Longevity.Technology: Mitochondria crank out 90% of the energy that keeps you alive and they also aid cell growth, survival and death, help generate hormones, assist in calcium storage for cell signaling and have their own unique DNA to help them perform their specialised functions. There are a number of companies and institutions working hard to create artificial organs, but what if we could create artificial organelles, throw a lifeline to damaged cells from the inside out? Like a power bank that rescues a dying iPhone, exosomes were turned into powerful nanoreactors that reduced cellular damage by reducing ROS toxins and prolonged the life of the cell.
Cell organelles have multiple enzymes that work together to execute important cellular functions. Researchers at the Center for Soft and Living Matter within the Institute for Basic Science (IBS) in South Korea have successfully mimicked these nano spatial compartments to create artificial mitochondria. Publishing in Nature Catalysis, the authors state that this new technology could be used to construct artificial organelles that can supply ATP or other useful molecules to cells in damaged or diseased tissues .
This was achieved through reprogramming of ‘exosomes’, which are small vesicles (diameter ~120 nm) that cells use for intercellular signaling. The researchers carried out the experiments using microfluidic droplet reactors, which generated small droplets that were of similar size as typical cells. (diameter ~10 nm) The researchers first aimed to facilitate controlled fusion of these exosomes within the droplets while preventing unwanted fusions.
They accomplished this by tailoring the exosome surfaces with molecules called catechol, which is a chelating agent that forms complexes with metal ions. This was in turn done by attaching the catechol onto antibodies that target specific cell markers, such as CD9. The complex-forming property of catechol allows them to drive fusions between exosomes when they are mixed with metal ions such as Fe3+. The membrane fusion occurs when the catechols on the surfaces bind to the iron and bring the vesicles to close proximity to one another.
The researchers tested the effectiveness of this system by loading one type of exosomes with calcein-Co2+ and another with EDTA. When the two vesicles fuse and the contents are mixed, EDTA grabs the Co2+ away from calcein, which then allows the latter to fluoresce. The team realised they were successful when they detected of the fluorescence signal, and the fusion was further confirmed by the doubling of the measured exosome diameter.
These customised exosomes were then preloaded with different reactants and enzymes, which turned them into biomimetic nano factories. This allows them to produce high-value biomolecules by performing desired biocatalytic transformations in a spatially-confined manner which is not possible using conventional laboratory test tubes.
The next step was to determine exactly how well these mini reactors can be taken up and internalised by the cells. The cells derived from human breast tissues were fed with fused exosome nanoreactors, and their internalisation over the next 48 hours was observed using various markers and a confocal laser scanning microscope (CLSM). It was found that cells were able to take up these customised exosomes and the fused exosomes were able to successfully manufacture fluorescent products even while being inside the cells .

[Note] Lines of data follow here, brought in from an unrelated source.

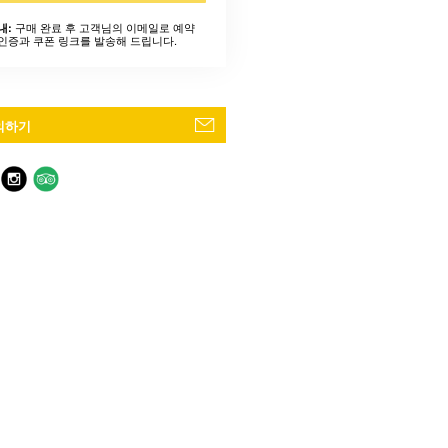
구매 완료 후 고객님의 이메일로 예약
내:
인증과 쿠폰 링크를 발송해 드립니다.
의하기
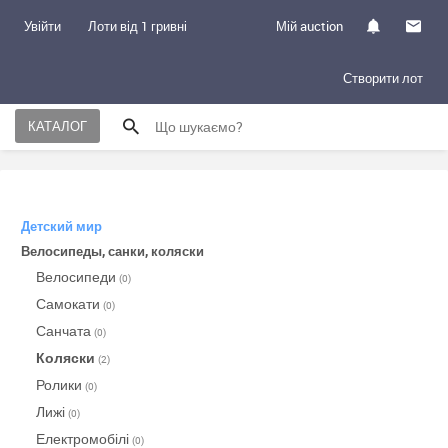
Увійти
Лоти від 1 гривні
Мій auction
Створити лот
КАТАЛОГ
Детский мир
Велосипеды, санки, коляски
Велосипеди
(0)
Самокати
(0)
Санчата
(0)
Коляски
(2)
Ролики
(0)
Лижі
(0)
Електромобілі
(0)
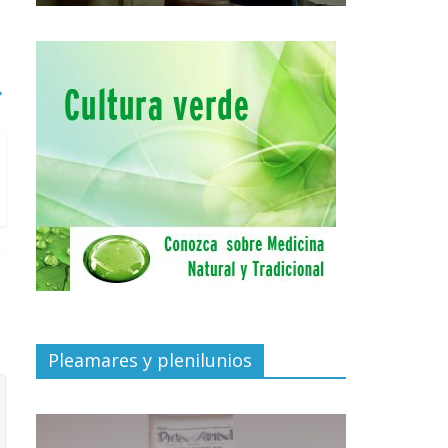
→
Pleamares y plenilunios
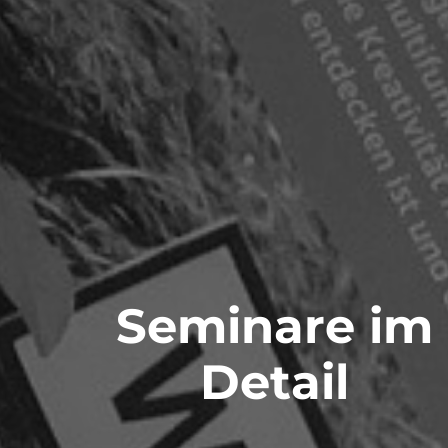
Seminare im
Detail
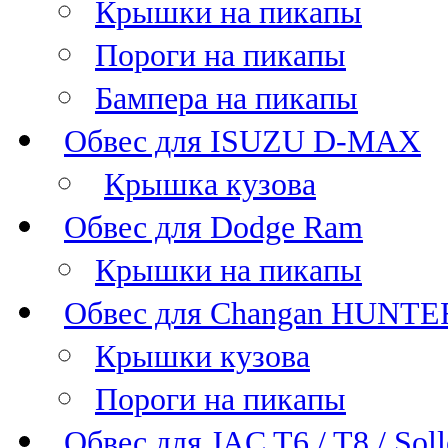
Крышки на пикапы
Пороги на пикапы
Бампера на пикапы
Обвес для ISUZU D-MAX
Крышка кузова
Обвес для Dodge Ram
Крышки на пикапы
Обвес для Changan HUNTE
Крышки кузова
Пороги на пикапы
Обвес для JAC T6 / T8 / Sol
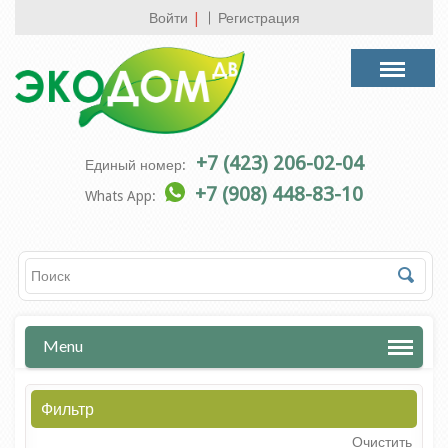
Войти
|
Регистрация
+7 (423) 206-02-04
Единый номер:
+7 (908) 448-83-10
Whats App:
Menu
Фильтр
Очистить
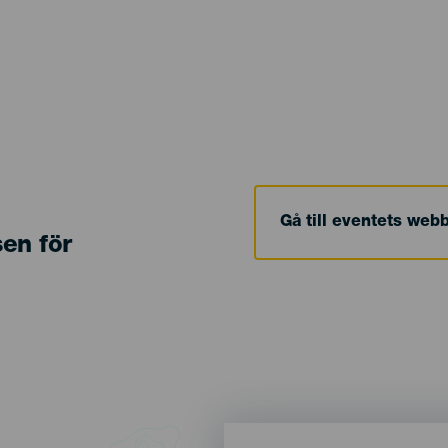
Gå till eventets web
sen för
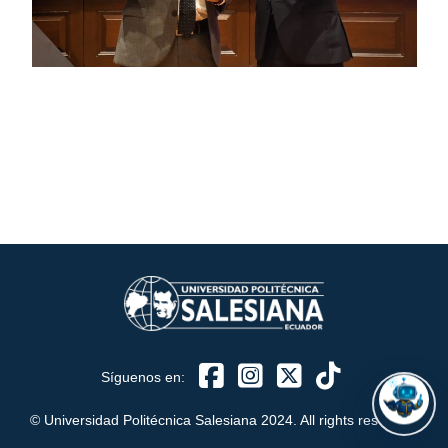
ASISTENTE UPS
UPIBOT
Hola, puedo ayudarte a buscar información publicada
en este sitio.
Síguenos en:
© Universidad Politécnica Salesiana 2024. All rights reserved.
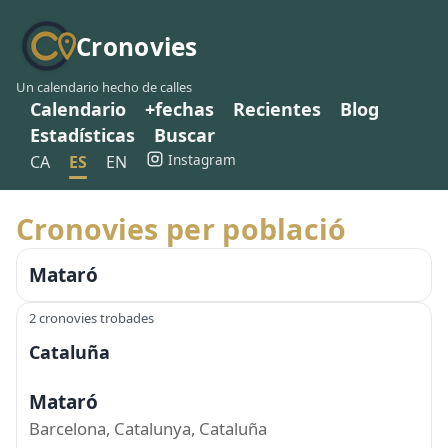
Cronovies
Un calendario hecho de calles
Calendario
+fechas
Recientes
Blog
Estadísticas
Buscar
Instagram
CA
ES
EN
Cronovies per població
Mataró
2 cronovies trobades
Cataluña
Mataró
Barcelona, Catalunya, Cataluña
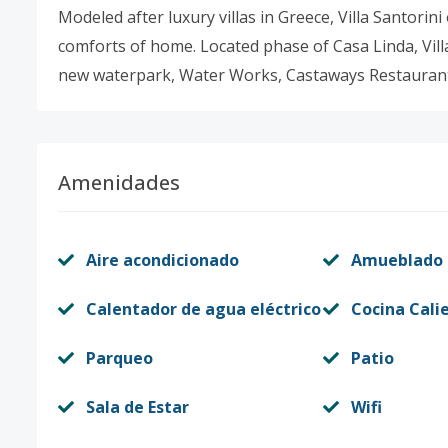
Modeled after luxury villas in Greece, Villa Santorini
comforts of home. Located phase of Casa Linda, Vill
new waterpark, Water Works, Castaways Restaurant,
Amenidades
Aire acondicionado
Amueblado
Calentador de agua eléctrico
Cocina Cali
Parqueo
Patio
Sala de Estar
Wifi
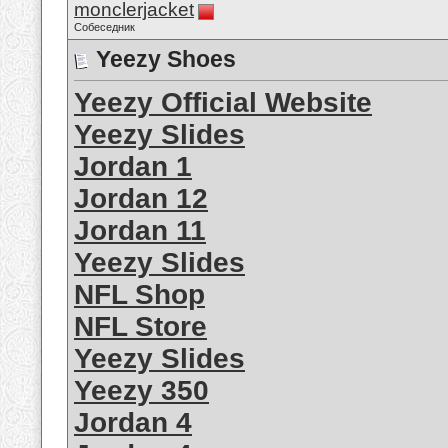
monclerjacket
Собеседник
Yeezy Shoes
Yeezy Official Website
Yeezy Slides
Jordan 1
Jordan 12
Jordan 11
Yeezy Slides
NFL Shop
NFL Store
Yeezy Slides
Yeezy 350
Jordan 4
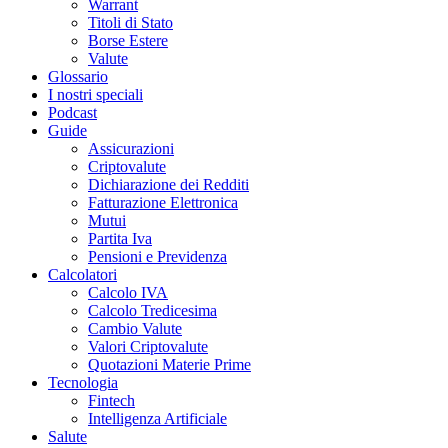
Warrant
Titoli di Stato
Borse Estere
Valute
Glossario
I nostri speciali
Podcast
Guide
Assicurazioni
Criptovalute
Dichiarazione dei Redditi
Fatturazione Elettronica
Mutui
Partita Iva
Pensioni e Previdenza
Calcolatori
Calcolo IVA
Calcolo Tredicesima
Cambio Valute
Valori Criptovalute
Quotazioni Materie Prime
Tecnologia
Fintech
Intelligenza Artificiale
Salute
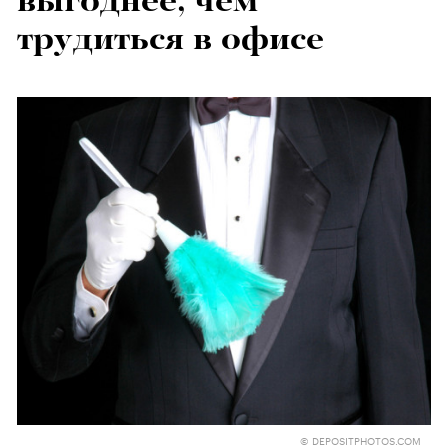
выгоднее, чем
трудиться в офисе
© DEPOSITPHOTOS.COM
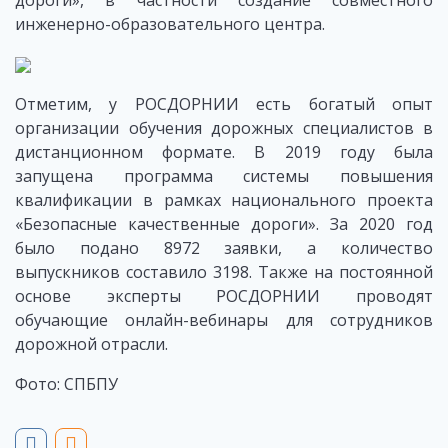
инженерно-образовательного центра.
Отметим, у РОСДОРНИИ есть богатый опыт
организации обучения дорожных специалистов в
дистанционном формате. В 2019 году была
запущена программа системы повышения
квалификации в рамках национального проекта
«Безопасные качественные дороги». За 2020 год
было подано 8972 заявки, а количество
выпускников составило 3198. Также на постоянной
основе эксперты РОСДОРНИИ проводят
обучающие онлайн-вебинары для сотрудников
дорожной отрасли.
Фото: СПБПУ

Armed with this knowledge, the team sought to create functional artificial mitochondria that are capable of producing energy inside the cells. To achieve this, ATP synthase and bo3 oxidase were reconstituted into the earlier exosomes, which were in turn fused to create nanoreactors that can produce ATP using glucose and dithiothreitol (DTT). It was found that the fused exosomes were capable of penetrating deep into the core part of a solid spheroid tissue and produce ATP in its hypoxic environment. The activities of these simple organelles were accompanied by marked reduction of reactive oxygen species (ROS) generation. In contrast, free enzymes were unable to penetrate inside these tightly packed spheroids of cells .
“Taken together, our results highlight the potential of these exosomes as nanoreactors in regulating the metabolic activity of cells inside spheroids, and in attenuating cell damage due to hypoxia,” notes CHO Yoon-Kyoung, the corresponding author of the study . It is hoped that further research into such artificial organelles will present a new paradigm in various fields such as disease diagnosis and treatment, biotechnology, medicine, and the environment.